I recently broke my laptop and as it was fairly old decided to upgrade instead of trying to fix it, however I want to get the data from my old laptop to upload onot my new one.

I have a external enclosure for a laptop harddrive that I can slave off but my issue is that the drive from my old laptop is partitioned (C:\ & D:\). My new laptop's system drive is C:\ so when I plug in the harddrive it detects but does not come up as a drive. I've tried to change the drive letter of the C:\ drive but as it's the system drive it won't let me, anyone know what I can do?

Any suggestions would be most welcome, I have 3 years worth of emails on my old harddrive which I really don't want to lose.

Thanks,

Dillonmr
 
Not sure why the partitions aren't showing up, but I can tell you there is absolutely no point in changing the drive letter as it wouldn't help you access the external drive and could really screw up your current system. What operating sytem were you running on the old drive?

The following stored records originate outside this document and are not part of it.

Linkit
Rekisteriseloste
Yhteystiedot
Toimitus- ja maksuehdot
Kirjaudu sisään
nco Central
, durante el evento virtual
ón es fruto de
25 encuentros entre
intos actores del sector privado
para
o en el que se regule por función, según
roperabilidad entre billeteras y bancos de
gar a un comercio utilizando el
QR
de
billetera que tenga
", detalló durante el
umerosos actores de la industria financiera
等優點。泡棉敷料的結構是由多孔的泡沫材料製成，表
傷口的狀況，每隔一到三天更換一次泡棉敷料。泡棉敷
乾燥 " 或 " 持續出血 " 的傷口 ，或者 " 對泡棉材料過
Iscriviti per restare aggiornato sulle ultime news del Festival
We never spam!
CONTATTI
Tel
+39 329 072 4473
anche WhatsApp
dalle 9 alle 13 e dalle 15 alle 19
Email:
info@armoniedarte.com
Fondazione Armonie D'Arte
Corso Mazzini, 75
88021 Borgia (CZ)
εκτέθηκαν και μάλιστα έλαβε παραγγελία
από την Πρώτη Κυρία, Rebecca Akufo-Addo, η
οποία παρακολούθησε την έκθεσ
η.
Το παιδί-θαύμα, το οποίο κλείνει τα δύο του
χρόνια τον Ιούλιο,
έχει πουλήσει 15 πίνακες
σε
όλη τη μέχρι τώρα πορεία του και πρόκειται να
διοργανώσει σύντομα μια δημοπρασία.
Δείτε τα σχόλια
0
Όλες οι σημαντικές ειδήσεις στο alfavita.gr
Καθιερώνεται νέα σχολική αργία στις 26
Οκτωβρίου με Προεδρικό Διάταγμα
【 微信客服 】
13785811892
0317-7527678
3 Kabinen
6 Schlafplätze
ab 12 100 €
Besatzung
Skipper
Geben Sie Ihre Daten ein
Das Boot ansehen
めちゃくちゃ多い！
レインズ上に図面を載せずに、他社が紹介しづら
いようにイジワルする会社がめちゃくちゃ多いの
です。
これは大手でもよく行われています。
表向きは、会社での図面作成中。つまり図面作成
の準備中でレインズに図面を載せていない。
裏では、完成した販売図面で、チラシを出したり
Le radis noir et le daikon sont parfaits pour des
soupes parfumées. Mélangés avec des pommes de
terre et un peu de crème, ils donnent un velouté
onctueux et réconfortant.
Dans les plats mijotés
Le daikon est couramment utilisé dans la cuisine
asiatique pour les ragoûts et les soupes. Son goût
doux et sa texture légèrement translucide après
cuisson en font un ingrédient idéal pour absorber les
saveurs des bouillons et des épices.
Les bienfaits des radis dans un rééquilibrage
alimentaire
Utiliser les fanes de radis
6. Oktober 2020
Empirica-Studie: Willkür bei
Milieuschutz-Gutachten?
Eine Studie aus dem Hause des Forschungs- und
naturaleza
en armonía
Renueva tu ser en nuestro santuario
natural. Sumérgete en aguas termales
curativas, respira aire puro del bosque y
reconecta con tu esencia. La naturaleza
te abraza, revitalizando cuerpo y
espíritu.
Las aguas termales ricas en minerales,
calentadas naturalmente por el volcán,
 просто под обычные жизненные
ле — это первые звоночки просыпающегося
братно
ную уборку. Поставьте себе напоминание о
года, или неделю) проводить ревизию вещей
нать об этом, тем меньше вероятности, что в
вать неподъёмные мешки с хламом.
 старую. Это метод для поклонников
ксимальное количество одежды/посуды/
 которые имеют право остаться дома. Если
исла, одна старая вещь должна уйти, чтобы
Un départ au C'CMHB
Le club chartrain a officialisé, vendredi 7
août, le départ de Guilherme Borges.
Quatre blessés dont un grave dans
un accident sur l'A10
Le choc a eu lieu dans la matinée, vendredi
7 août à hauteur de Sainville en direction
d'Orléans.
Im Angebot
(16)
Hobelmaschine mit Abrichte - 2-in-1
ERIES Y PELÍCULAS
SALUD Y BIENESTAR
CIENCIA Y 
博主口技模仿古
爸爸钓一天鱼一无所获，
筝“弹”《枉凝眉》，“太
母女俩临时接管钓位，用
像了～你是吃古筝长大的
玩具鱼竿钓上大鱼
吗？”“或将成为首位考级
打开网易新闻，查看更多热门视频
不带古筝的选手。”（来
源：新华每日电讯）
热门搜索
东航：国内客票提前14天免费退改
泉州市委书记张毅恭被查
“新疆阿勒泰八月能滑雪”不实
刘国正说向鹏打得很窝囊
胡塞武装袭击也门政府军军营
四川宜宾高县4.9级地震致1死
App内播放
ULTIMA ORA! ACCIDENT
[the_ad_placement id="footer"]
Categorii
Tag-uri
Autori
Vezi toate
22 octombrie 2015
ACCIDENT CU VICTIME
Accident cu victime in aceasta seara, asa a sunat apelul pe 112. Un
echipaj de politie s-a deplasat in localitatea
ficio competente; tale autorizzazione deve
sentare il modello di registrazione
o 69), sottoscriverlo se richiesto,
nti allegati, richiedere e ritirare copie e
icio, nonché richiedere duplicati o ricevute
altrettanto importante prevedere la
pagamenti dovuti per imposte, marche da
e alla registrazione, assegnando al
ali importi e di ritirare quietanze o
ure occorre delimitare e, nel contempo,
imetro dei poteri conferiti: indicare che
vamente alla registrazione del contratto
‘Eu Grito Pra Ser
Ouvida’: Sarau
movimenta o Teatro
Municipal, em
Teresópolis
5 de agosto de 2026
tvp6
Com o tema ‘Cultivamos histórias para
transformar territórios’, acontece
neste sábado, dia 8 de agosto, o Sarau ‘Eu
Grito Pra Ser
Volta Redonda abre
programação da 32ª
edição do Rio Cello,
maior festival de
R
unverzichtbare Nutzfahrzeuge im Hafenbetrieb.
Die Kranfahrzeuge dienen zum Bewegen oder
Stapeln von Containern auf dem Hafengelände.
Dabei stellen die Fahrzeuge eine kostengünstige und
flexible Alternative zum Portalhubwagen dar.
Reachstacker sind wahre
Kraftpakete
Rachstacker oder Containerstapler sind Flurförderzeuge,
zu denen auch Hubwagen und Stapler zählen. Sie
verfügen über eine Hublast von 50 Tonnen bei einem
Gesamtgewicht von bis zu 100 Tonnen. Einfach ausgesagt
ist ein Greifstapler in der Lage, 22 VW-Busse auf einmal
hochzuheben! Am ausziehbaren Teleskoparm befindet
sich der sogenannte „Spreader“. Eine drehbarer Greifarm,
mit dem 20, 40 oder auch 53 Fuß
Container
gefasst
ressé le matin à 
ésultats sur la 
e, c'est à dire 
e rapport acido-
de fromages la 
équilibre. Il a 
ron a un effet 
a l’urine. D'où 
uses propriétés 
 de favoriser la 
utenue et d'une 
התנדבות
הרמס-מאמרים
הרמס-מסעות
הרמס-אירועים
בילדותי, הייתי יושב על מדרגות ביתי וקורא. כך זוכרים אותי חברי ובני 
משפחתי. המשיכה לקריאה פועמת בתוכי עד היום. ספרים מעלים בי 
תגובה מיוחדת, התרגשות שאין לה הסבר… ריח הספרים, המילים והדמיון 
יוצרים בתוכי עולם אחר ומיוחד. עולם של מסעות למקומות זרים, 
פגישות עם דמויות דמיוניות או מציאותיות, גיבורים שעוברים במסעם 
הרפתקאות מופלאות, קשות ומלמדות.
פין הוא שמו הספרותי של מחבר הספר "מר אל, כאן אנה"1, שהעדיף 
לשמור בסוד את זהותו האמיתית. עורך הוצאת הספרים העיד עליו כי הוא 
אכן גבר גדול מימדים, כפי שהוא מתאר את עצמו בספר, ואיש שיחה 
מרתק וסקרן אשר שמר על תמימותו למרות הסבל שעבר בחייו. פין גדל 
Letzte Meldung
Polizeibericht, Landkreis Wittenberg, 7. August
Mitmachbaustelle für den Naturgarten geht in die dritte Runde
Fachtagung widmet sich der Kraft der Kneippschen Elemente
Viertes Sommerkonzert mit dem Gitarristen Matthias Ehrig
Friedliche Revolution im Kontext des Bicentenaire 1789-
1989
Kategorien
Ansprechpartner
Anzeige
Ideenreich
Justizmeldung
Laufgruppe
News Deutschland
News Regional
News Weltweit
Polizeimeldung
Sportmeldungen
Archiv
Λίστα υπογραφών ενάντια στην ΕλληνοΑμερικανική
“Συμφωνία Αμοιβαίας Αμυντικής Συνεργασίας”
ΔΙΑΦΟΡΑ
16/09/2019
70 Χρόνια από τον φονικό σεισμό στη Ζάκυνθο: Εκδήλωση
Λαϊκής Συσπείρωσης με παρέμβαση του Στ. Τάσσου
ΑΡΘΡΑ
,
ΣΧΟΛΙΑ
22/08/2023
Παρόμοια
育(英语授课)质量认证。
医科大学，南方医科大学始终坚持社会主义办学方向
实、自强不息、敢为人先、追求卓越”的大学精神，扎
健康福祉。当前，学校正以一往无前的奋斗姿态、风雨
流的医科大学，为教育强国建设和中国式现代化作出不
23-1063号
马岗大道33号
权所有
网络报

If the partitions are formatted as NTFS, they could be refusing to mount due to an "unclean shutdown".
 
Old system was Windows XP, New is Vista Business.

How should the drive come up on my new laptop after being plugged in ising the USB? Should it come up as the two partitioned drives or just one collective drive?
 
Not sure why the partitions aren't showing up, but I can tell you there is absolutely no point in changing the drive letter as it wouldn't help you access the external drive and could really screw up your current system. What operating sytem were you running on the old drive? If the partitions are formatted as NTFS, they could be refusing to mount due to an "unclean shutdown".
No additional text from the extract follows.